The court on Monday is expected to announce whether it will hear an appeal in the case of eBay v. MercExchange. A conference on the matter was scheduled for Friday, according to the court's docket.

Two years ago, a federal trial court found eBay guilty of infringing networking-systems developer MercExchange's patent for the "Buy it Now" feature on fixed-price sales; it slapped the company with $25 million in damages. But a federal appeals court granted a stay on the case earlier this year, while eBay sought Supreme Court action.

The broader question eBay wants the high court to address is whether companies held liable for patent infringement should be readily subject to injunctions--that is, prohibition from using the patent in question--while their cases are on appeal. According to an existing statute, courts are supposed to award such injunctions with discretion.
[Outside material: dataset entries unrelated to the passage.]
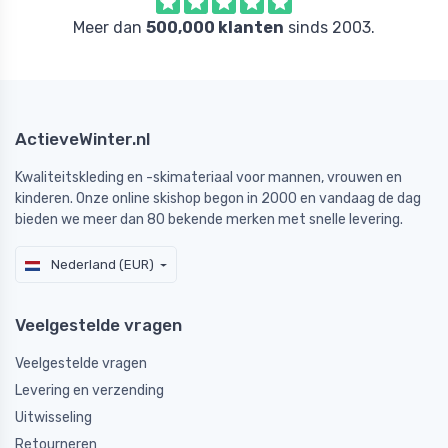
Meer dan
500,000 klanten
sinds 2003.
ActieveWinter.nl
Kwaliteitskleding en -skimateriaal voor mannen, vrouwen en
kinderen. Onze online skishop begon in 2000 en vandaag de dag
bieden we meer dan 80 bekende merken met snelle levering.
Nederland (EUR)
Veelgestelde vragen
Veelgestelde vragen
Levering en verzending
Uitwisseling
Retourneren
But over the past several years, they have made them almost automatically, said Sharon Barner, a patent lawyer at Foley & Lardner in Chicago.
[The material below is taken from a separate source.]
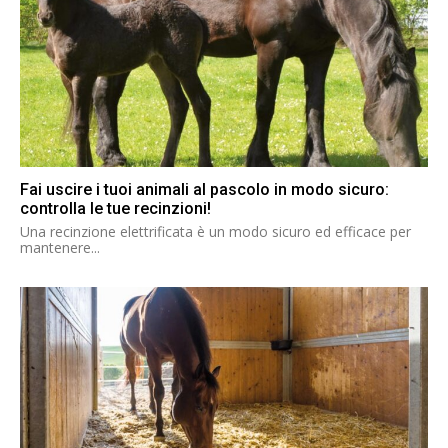
Fai uscire i tuoi animali al pascolo in modo sicuro:
controlla le tue recinzioni!
Una recinzione elettrificata è un modo sicuro ed efficace per
mantenere...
"That's a very, very powerful weapon for most businesses, because at the end of the day, you have a product to get out, a business to conduct," Barner said in a morning conference call with reporters.

Even so, Barner and colleague Stephen Maebius, a former patent examiner and a partner at Foley & Lardner's Washington, D.C., office, said they were doubtful that the high court would take the case.
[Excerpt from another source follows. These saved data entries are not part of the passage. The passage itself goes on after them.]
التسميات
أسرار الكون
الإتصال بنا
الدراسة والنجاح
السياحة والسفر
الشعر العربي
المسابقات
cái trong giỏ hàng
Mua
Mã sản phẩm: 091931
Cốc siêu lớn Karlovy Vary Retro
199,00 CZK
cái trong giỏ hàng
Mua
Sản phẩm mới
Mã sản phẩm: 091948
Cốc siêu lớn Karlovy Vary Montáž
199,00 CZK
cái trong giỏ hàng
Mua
That's because the court tends to look for situations where there's a clear conflict in the law, Maebius said, and in this case, "it's pretty clear that the body of case law has always said that you're allowed to get an injunction regardless of whether you practice the invention."

Maebius said there was a far greater chance that the high court would take a case on appeal involving two somewhat obscure companies, KSR International and Teleflex, and a patent for a vehicle accelerator pedal. The question in that suit surrounds the idea of "obviousness" in patents--specifically, whether it's legal to secure a new patent on an invention created from a combination of old ones.

The answer to that question could have broad implications for technology companies. Microsoft and Cisco Systems were among corporations that filed a joint brief with the Supreme Court in the case, arguing that they have been sued multiple times for "questionable" patents. Cisco said it has had to obtain hundreds of "defensive" patents so that it can "neutralize the effect of these obvious patents."

"For that reason, you might see the court grant certiorari and say we need to raise the bar a little bit for obviousness, and we need to make it tougher for people to get patents issued," Maebius said. The Supreme Court's docket did not indicate when a decision on whether to take the case may emerge.

Whether the court accepts the cases--and if so, what it ultimately decides--could influence congressional action as debate continues over a controversial plan to overhaul the patent system. That measure, however, has seen no action since hearings in September.